DIRECTIONS —
Retype every record exactly. Skip the images.

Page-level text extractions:

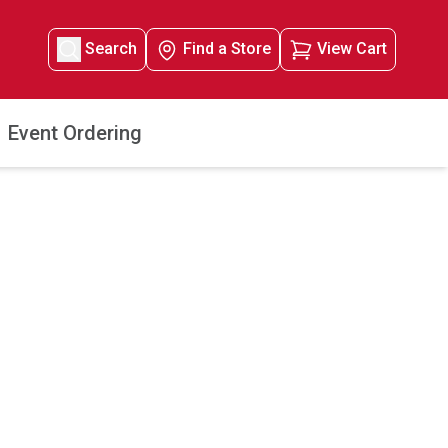
Search
Find a Store
View Cart
Event Ordering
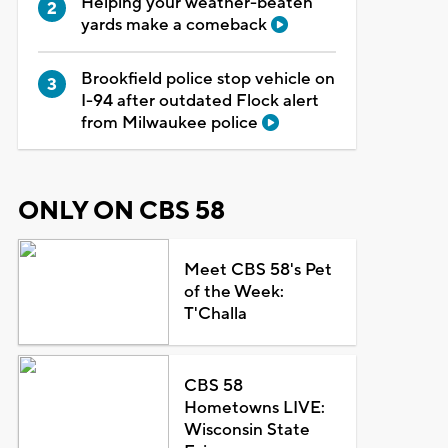
Helping your weather-beaten
yards make a comeback
Brookfield police stop vehicle on
I-94 after outdated Flock alert
from Milwaukee police
ONLY ON CBS 58
Meet CBS 58's Pet
of the Week:
T'Challa
CBS 58
Hometowns LIVE:
Wisconsin State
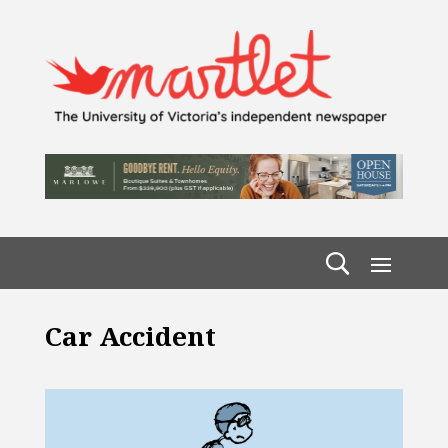
Car Accident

FINISHED TASK —
Search
Find a Store
View Cart
Event Ordering
Helping your weather-beaten
yards make a comeback
Brookfield police stop vehicle on
I-94 after outdated Flock alert
from Milwaukee police
ONLY ON CBS 58
Meet CBS 58's Pet
of the Week:
T'Challa
CBS 58
Hometowns LIVE:
Wisconsin State
Car Accident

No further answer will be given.